The Tweet shared a link from the neo-Nazi website The Daily Stormer to a story about Georgia Gov. Brian Kemp. The story included a crude cartoon of a Jewish man along with an image of another man, upon which Kemp’s head had been Photoshopped. The word “rigger” appears above Kemp’s face in an apparent reference to his decision not to challenge the state’s presidential election results.
In a news release Monday, N.H. Sen. Jay Kahn, D-Keene, took aim at Johnson’s post, urging House leadership and Gov. Chris Sununu to condemn it and support calls for her to step down.

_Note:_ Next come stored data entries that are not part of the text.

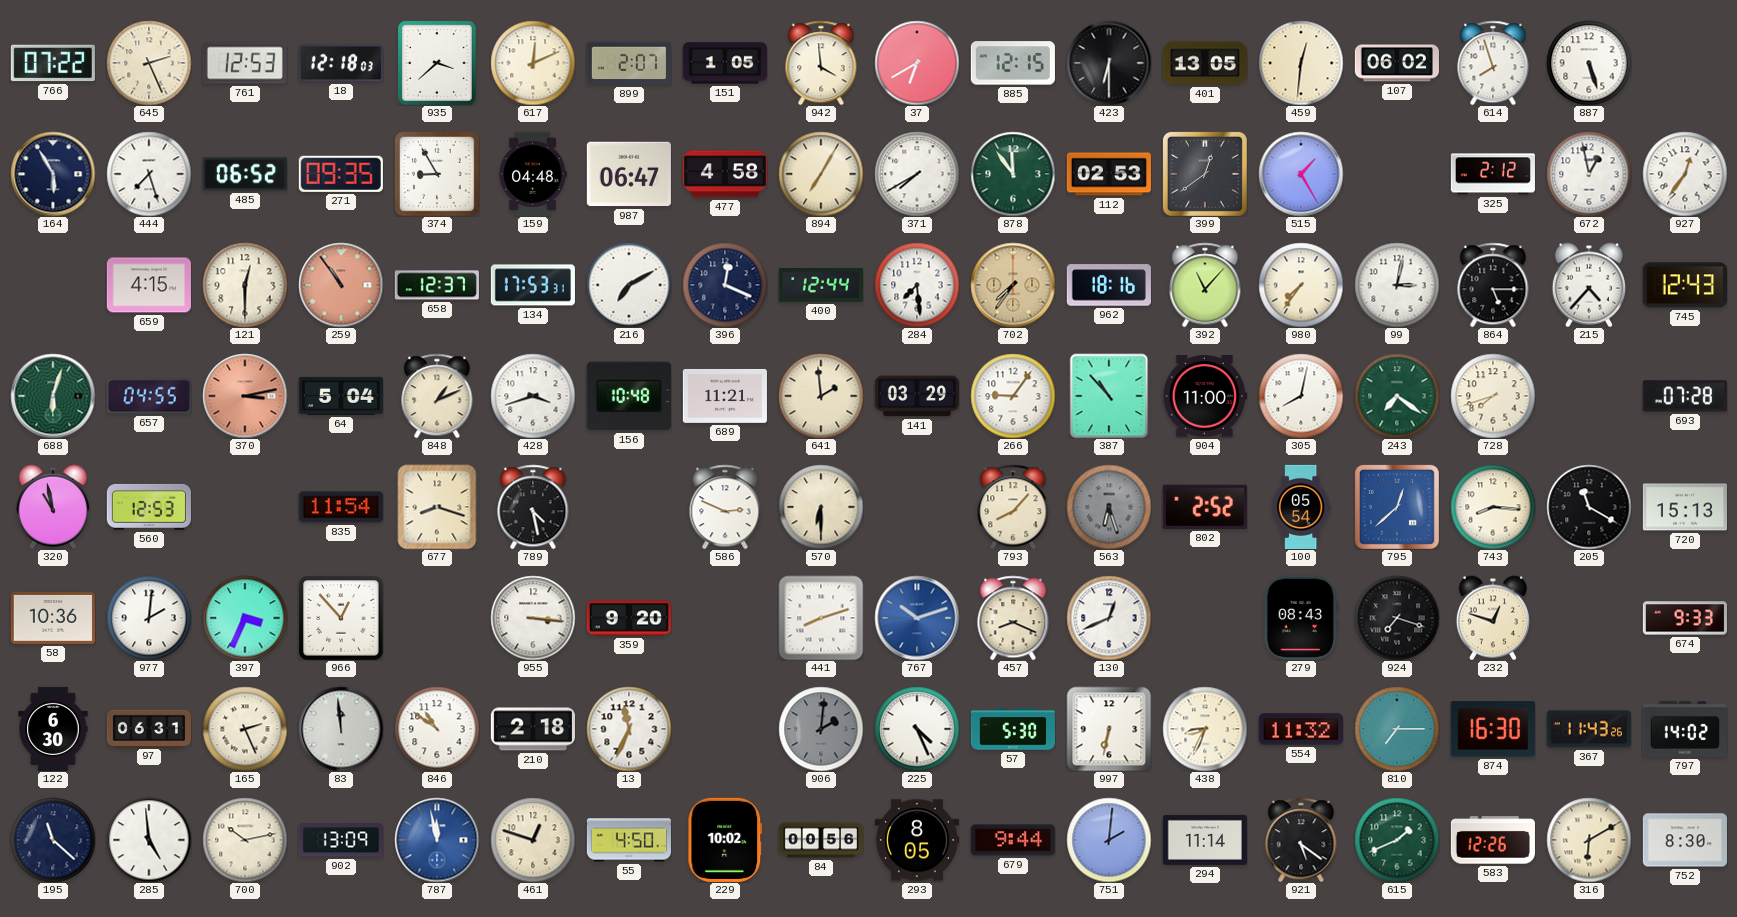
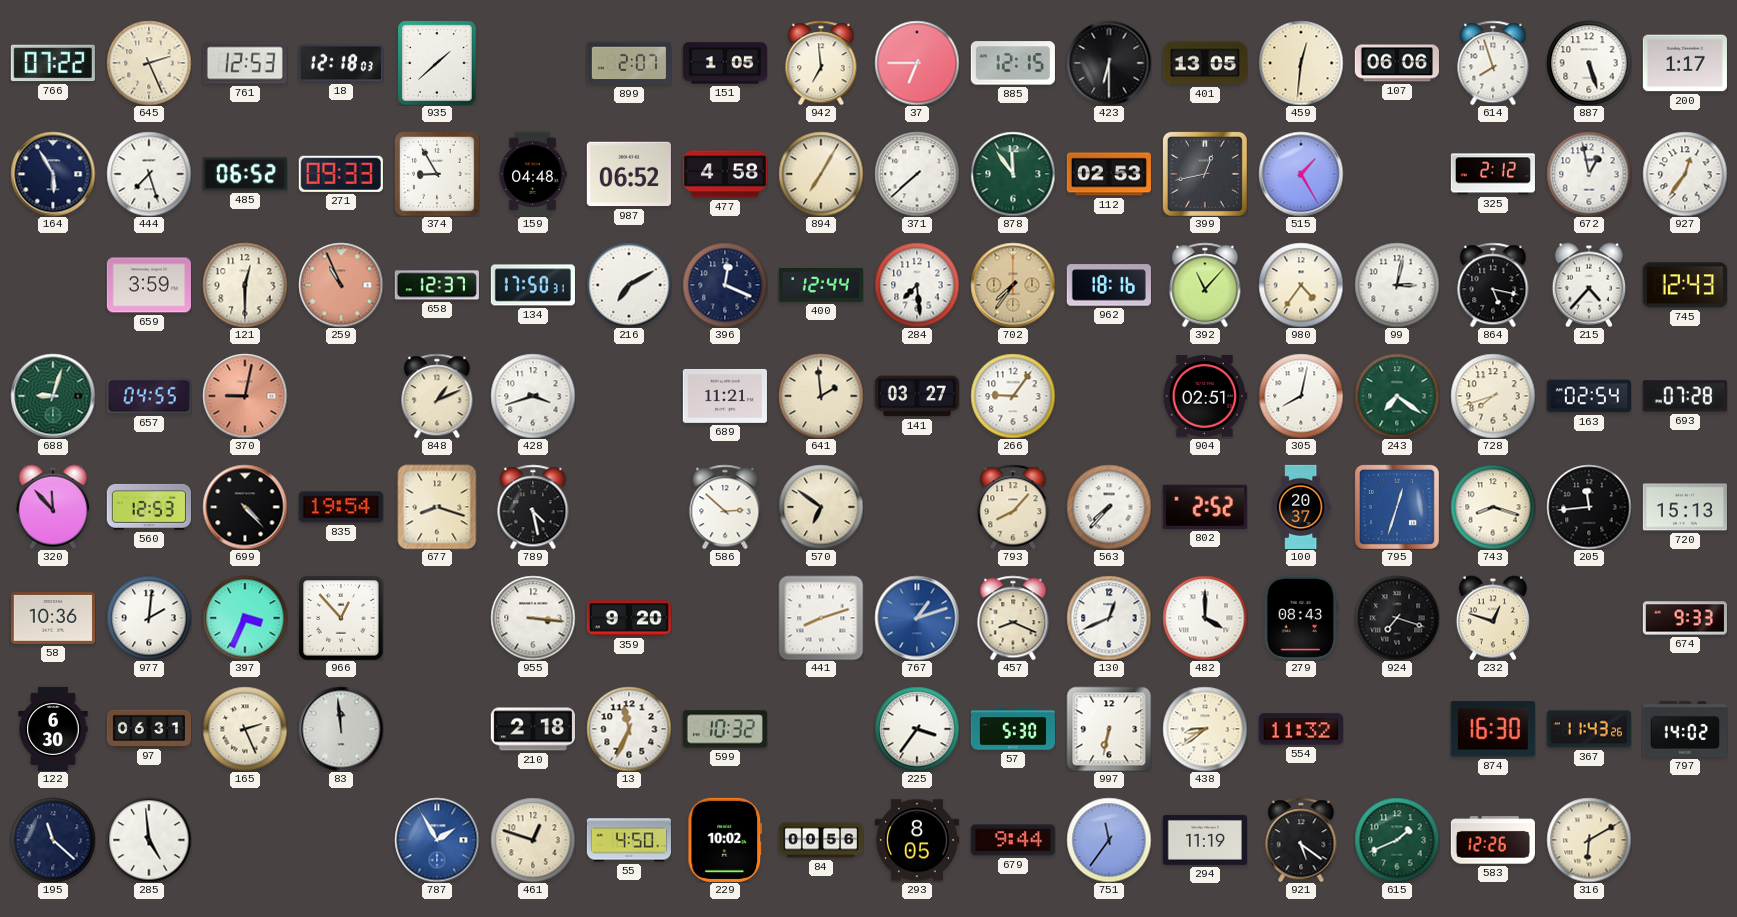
935: 3:38 -> 1:38
617: 12:11 -> none
942: 3:59 -> 6:59
37: 6:40 -> 6:45
107: 06:02 -> 06:06
200: none -> 1:17
271: 09:35 -> 09:33
987: 06:47 -> 06:52
371: 7:40 -> 7:38
399: 12:39 -> 12:43
659: 4:15 -> 3:59
259: 10:54 -> 10:56
134: 17:53 -> 17:50
980: 7:36 -> 4:36
864: 5:15 -> 5:17
688: 6:03 -> 9:03
370: 3:13 -> 9:02
64: 5:04 -> none
156: 10:48 -> none
141: 03:29 -> 03:27
387: 10:53 -> none
904: 11:00 -> 02:51
163: none -> 02:54
320: 10:58 -> 11:53
699: none -> 4:23
835: 11:54 -> 19:54
586: 2:49 -> 2:52
570: 6:30 -> 6:51
563: 6:27 -> 7:37
563 dial: grey -> white
100: 05:54 -> 20:37
795: 12:38 -> 12:33
743: 8:16 -> 8:18
205: 11:20 -> 11:44
767: 10:12 -> 1:12
482: none -> 4:00
846: 10:51 -> none
599: none -> 10:32
906: 2:01 -> none
225: 4:26 -> 3:36
438: 8:34 -> 8:39
810: 7:15 -> none
700: 10:13 -> none
902: 13:09 -> none
787: 11:58 -> 1:55
751: 2:01 -> 11:36
294: 11:14 -> 11:19
752: 8:30 -> none
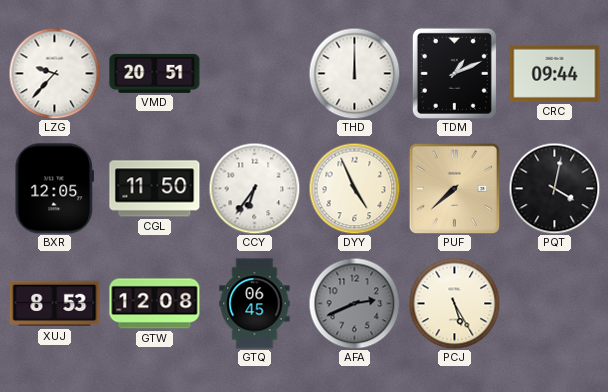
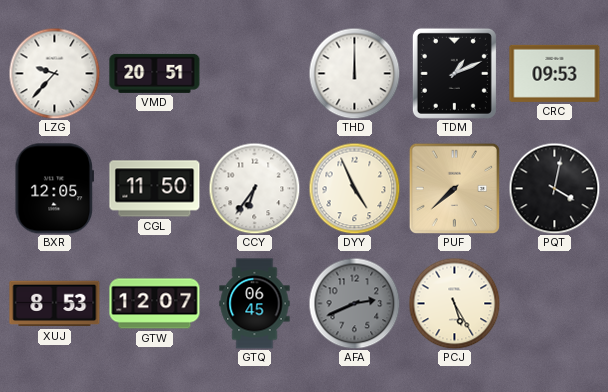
CRC: 09:44 -> 09:53
GTW: 12:08 -> 12:07
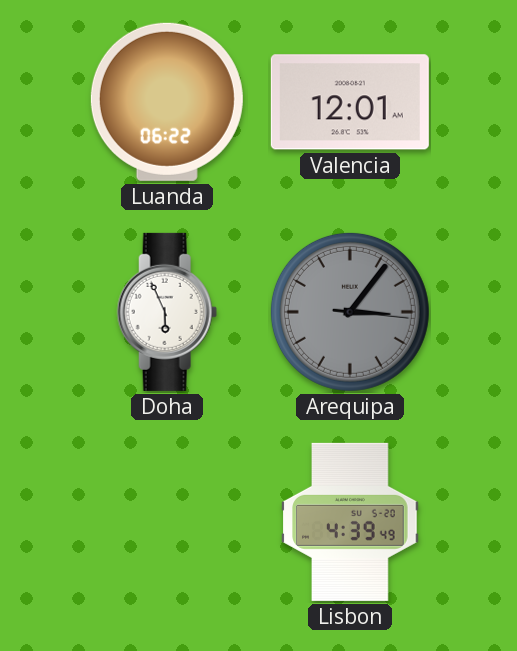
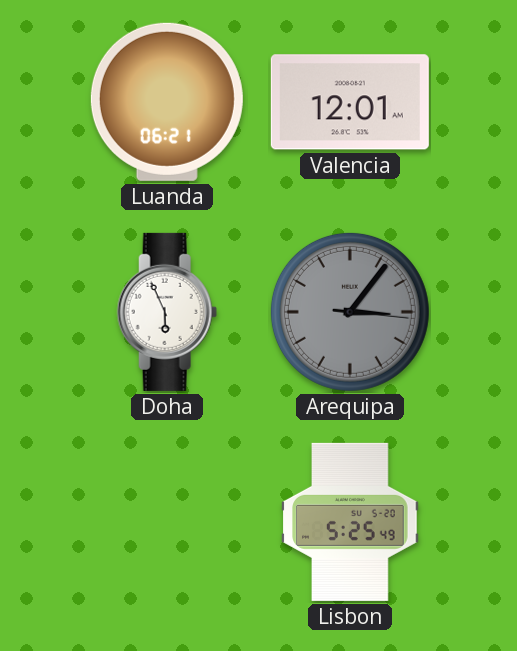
Luanda: 06:22 -> 06:21
Lisbon: 4:39 -> 5:25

He pointed to House Bill 1135, a law that requires Holocaust and genocide studies to be included in the criteria defining an adequate education in New Hampshire. The legislation easily passed both the House and Senate, and Sununu signed it into law in July.
“In a unanimous vote by the Senate, near unanimous vote in the House, and signature by the Governor alongside Holocaust survivor Kati Preston, we declared Holocaust and genocide education to be a key component to understanding the fragility of democracy, the importance of democratic principles, and the power of individual choices in preventing discrimination and genocide,” Kahn said in the release. “Representative Johnson’s actions are in direct contrast to those values.”
The cartoon included in the story on The Daily Stormer uses timeworn anti-Semitic tropes, including a caricature reminiscent of Nazi propaganda. The cartoon’s caption reads “Riggers, Jews...Bad News!”
Johnson, a newly elected state representative who also serves on the Laconia School Board, has since apologized on social media, according to a report from the Laconia Daily Sun. However, the apology is not visible on her Facebook page, and her Twitter account appears to have been removed from the platform.
She did not immediately respond to an email inquiring about whether she plans to resign either her seat in the House or on the school board. The email also requested the text of her apology. Johnson’s page on the N.H. General Court website does not list a phone number, and a search of the White Pages’ website did not offer a number for anyone in New Hampshire by her name.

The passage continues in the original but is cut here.